Farro is an underutilized grain in my kitchen, but it’s one of my favorites. Its got chew, texture, protein, and a not insignificant amount of iron (about 12% of your RDA per serving). If you don’t eat wheat or gluten, you can substitute brown rice or buckwheat in the recipe, too.
As with a lot of salad recipes I make, the trick to assembling this one in a pinch is to have cooked farro and toasted chickpeas on hand. I’ve shared a go-to recipe for toasted chickpeas before, but in case you need a refresher, here’s my basic method.
Farro with Balsamic Roasted Purple Cauliflower, Arugula, and Toasted Chickpeas
- 1 cup farro
- 3 cups vegetable broth or water
- 1 small head cauliflower cut into bite-sized pieces and florets (about 5-6 cups)
- 2 tablespoons olive oil plus more as needed
- 1 tablespoon balsamic vinegar plus more as needed
- 2 tablespoons fresh rosemary chopped (or 1 dried, crushed)
- 1 1/2 cups toasted chickpeas (you can also use a commercial toasted chickpea brand or regular cooked chickpeas
- 4 cups arugula
- Olive oil for drizzling
- Sea salt and black pepper
- Preheat the oven to 400F.
- Place the farro and broth or water in a pot. Bring to a boil and reduce to a simmer. Simmer the farro with a lid on the pot, slightly ajar, till the water is absorbed and grain is cooked (about 25-30 minutes for pearled farro, and up to 45 for regular farro).
- While the farro cooks, toss the cauliflower with the olive oil, vinegar, rosemary and sea salt and black pepper to taste. Roast it for 25 minutes, or until golden and just crispy.
- Divide arugula onto four plates.
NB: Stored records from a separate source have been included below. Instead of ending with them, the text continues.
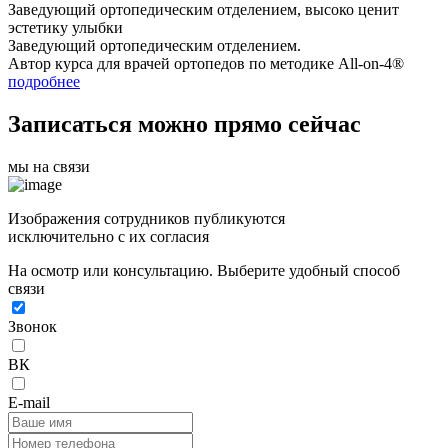
Заведующий ортопедическим отделением, высоко ценит
эстетику улыбки
Заведующий ортопедическим отделением.
Автор курса для врачей ортопедов по методике All-on-4®
подробнее
Записаться можно прямо сейчас
мы на связи
Изображения сотрудников публикуются
исключительно с их согласия
На осмотр или консультацию. Выберите удобный способ
связи
Звонок
ВК
E-mail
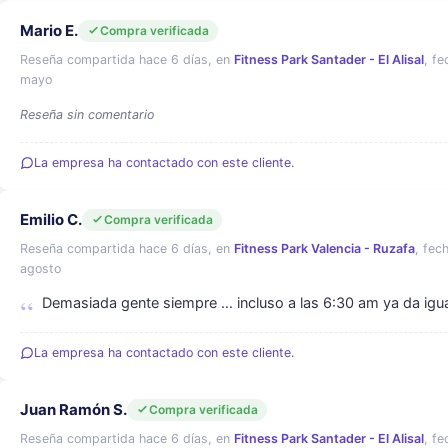
Mario E.
Compra verificada
Reseña compartida hace 6 días, en
Fitness Park Santader - El Alisal
, f
mayo
Reseña sin comentario
La empresa ha contactado con este cliente.
Emilio C.
Compra verificada
Reseña compartida hace 6 días, en
Fitness Park Valencia - Ruzafa
, fec
agosto
Demasiada gente siempre … incluso a las 6:30 am ya da igu
La empresa ha contactado con este cliente.
Juan Ramón S.
Compra verificada
Reseña compartida hace 6 días, en
Fitness Park Santader - El Alisal
, f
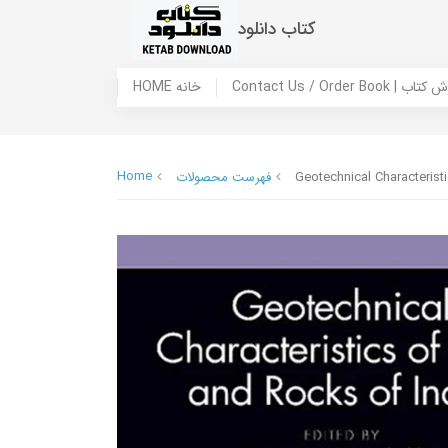
کتاب دانلود
 ما / سفارش کتاب
HOME خانه
Home
Geotechnical Characterist
فهرست محصولات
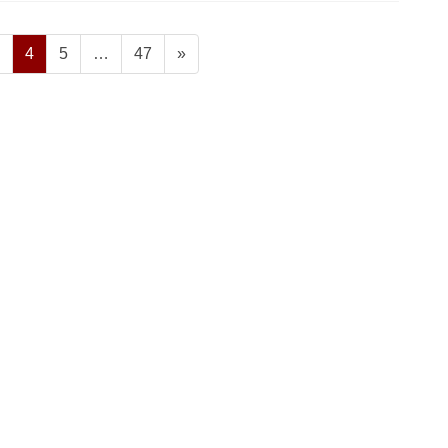
ペ
ペ
ペ
ペ
4
5
…
47
»
ー
ー
ー
ー
ジ
ジ
ジ
ジ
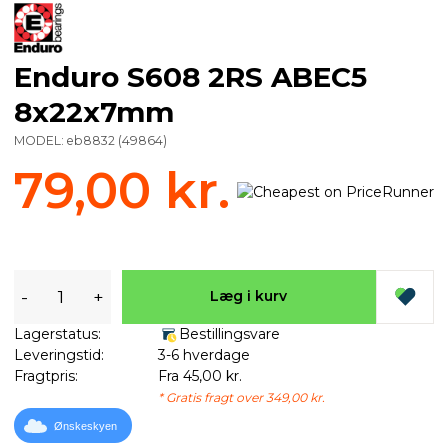
Enduro S608 2RS ABEC5
8x22x7mm
MODEL:
eb8832
(
49864
)
79,00 kr.
-
+
Læg i kurv
Lagerstatus:
Bestillingsvare
Leveringstid:
3-6 hverdage
Fragtpris:
Fra 45,00 kr.
* Gratis fragt over 349,00 kr.
Ønskeskyen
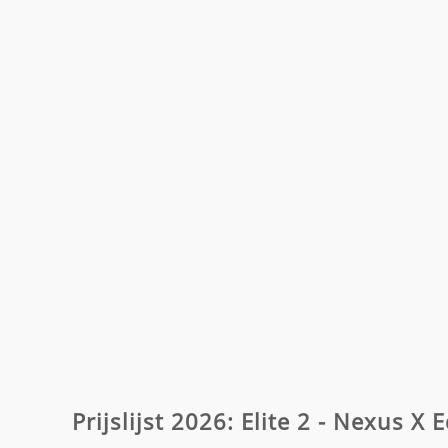
Prijslijst 2026: Elite 2 - Nexus X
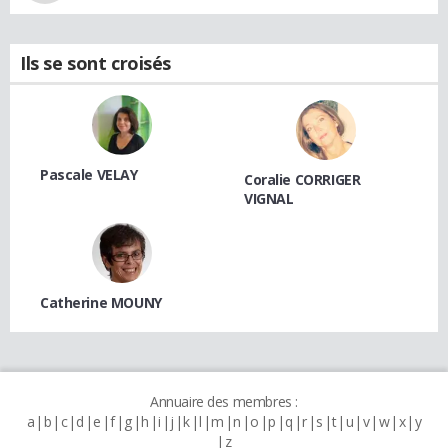
Ils se sont croisés
Pascale VELAY
Coralie CORRIGER
VIGNAL
Catherine MOUNY
Annuaire des membres :
a
b
c
d
e
f
g
h
i
j
k
l
m
n
o
p
q
r
s
t
u
v
w
x
y
z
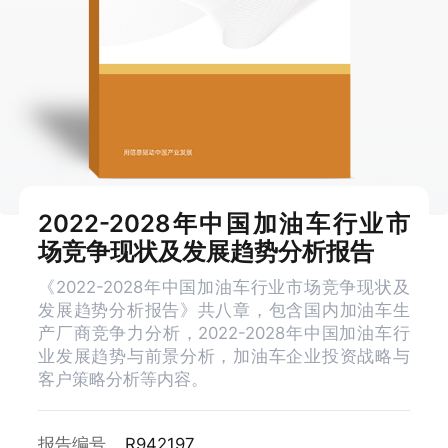
2022-2028年中国加油车行业市
场竞争现状及发展趋势分析报告
《2022-2028年中国加油车行业市场竞争现状及
发展趋势分析报告》共八章，包含国内加油车生
产厂商竞争力分析，2022-2028年中国加油车行
业发展趋势与前景分析，加油车企业投资战略与
客户策略分析等内容。
报告编号
R942197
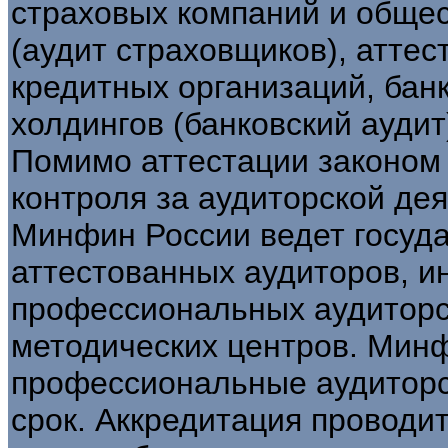
страховых компаний и общес
(аудит страховщиков), аттес
кредитных организаций, банк
холдингов (банковский аудит
Помимо аттестации законом
контроля за аудиторской дея
Минфин России ведет госуд
аттестованных аудиторов, и
профессиональных аудиторс
методических центров. Минф
профессиональные аудиторс
срок. Аккредитация проводит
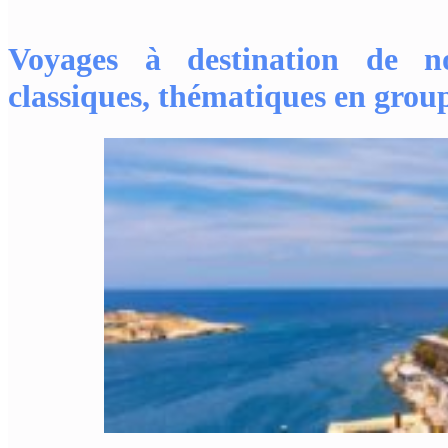
Voyages à destination de n
classiques, thématiques en group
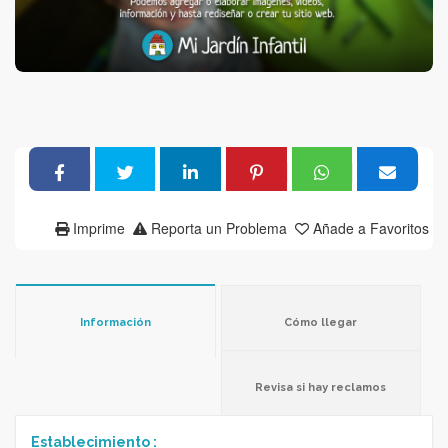
Imprime
Reporta un Problema
Añade a Favoritos
Información
Cómo llegar
Revisa si hay reclamos
Establecimiento :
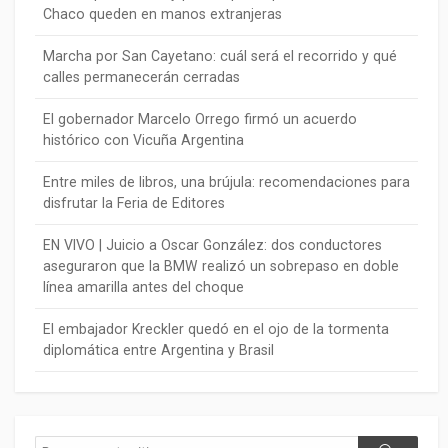
Chaco queden en manos extranjeras
Marcha por San Cayetano: cuál será el recorrido y qué
calles permanecerán cerradas
El gobernador Marcelo Orrego firmó un acuerdo
histórico con Vicuña Argentina
Entre miles de libros, una brújula: recomendaciones para
disfrutar la Feria de Editores
EN VIVO | Juicio a Oscar González: dos conductores
aseguraron que la BMW realizó un sobrepaso en doble
línea amarilla antes del choque
El embajador Kreckler quedó en el ojo de la tormenta
diplomática entre Argentina y Brasil
Buscar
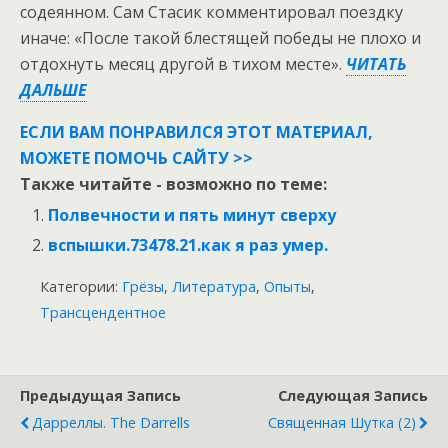
содеянном. Сам Стасик комментировал поездку
иначе: «После такой блестящей победы не плохо и
отдохнуть месяц другой в тихом месте».
ЧИТАТЬ
ДАЛЬШЕ
ЕСЛИ ВАМ ПОНРАВИЛСЯ ЭТОТ МАТЕРИАЛ,
МОЖЕТЕ ПОМОЧЬ САЙТУ >>
Также читайте - возможно по теме:
Полвечности и пять минут сверху
вспышки.73478.21.как я раз умер.
Категории:
Грёзы
,
Литература
,
Опыты
,
Трансцендентное
Предыдущая Запись
Следующая Запись
Дарреллы. The Darrells
Священная Шутка (2)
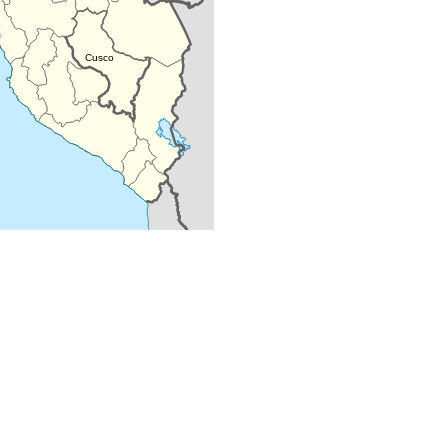
Cusco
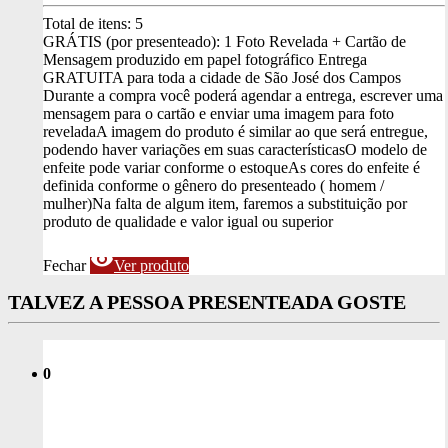
Total de itens:
5
GRÁTIS (por presenteado): 1 Foto Revelada + Cartão de
Mensagem produzido em papel fotográfico
Entrega
GRATUITA para toda a cidade de São José dos Campos
Durante a compra você poderá agendar a entrega, escrever uma
mensagem para o cartão e enviar uma imagem para foto
revelada
A imagem do produto é similar ao que será entregue,
podendo haver variações em suas características
O modelo de
enfeite pode variar conforme o estoque
As cores do enfeite é
definida conforme o gênero do presenteado ( homem /
mulher)
Na falta de algum item, faremos a substituição por
produto de qualidade e valor igual ou superior
visibility
Fechar
Ver produto
TALVEZ A PESSOA PRESENTEADA GOSTE
0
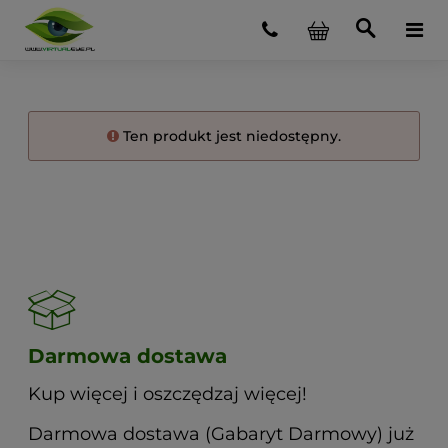
Ten produkt jest niedostępny.
Darmowa dostawa
Kup więcej i oszczędzaj więcej!
Darmowa dostawa (Gabaryt Darmowy) już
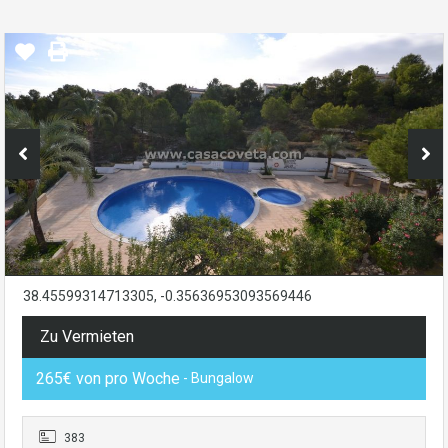
38.45599314713305, -0.35636953093569446
Zu Vermieten
265€ von pro Woche
- Bungalow
383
Top each with a quarter of the cooked farro, cauliflower, and toasted chickpeas. Drizzle each plate with extra olive oil and/or balsamic as desired. Enjoy!
Once your chickpeas are prepped, this recipe is a pinch!
You can vary the seasonings in this recipe as you like: add cumin, chili, coriander, or any other combination of spices to the chickpeas, or use different herbs when you roast the cauliflower. The dish is adaptable, but what matters most (and what gives it most character) is the huge variety of texture between chewy farro, crunchy chickpeas, crisp arugula, and soft cauliflower.
I hope you enjoy it. Apologies for not having more to say, but hot tea and more rest are calling. If you’d like a little extra reading, though, check out my contribution to Food52’s “without a recipe” series, in which contributors submit their favorite recipes that don’t necessitate a recipe. Mine was predictable: kale salad. An especially pretty one, though, full of black eyed peas, avocado and lemon zest. Enjoy!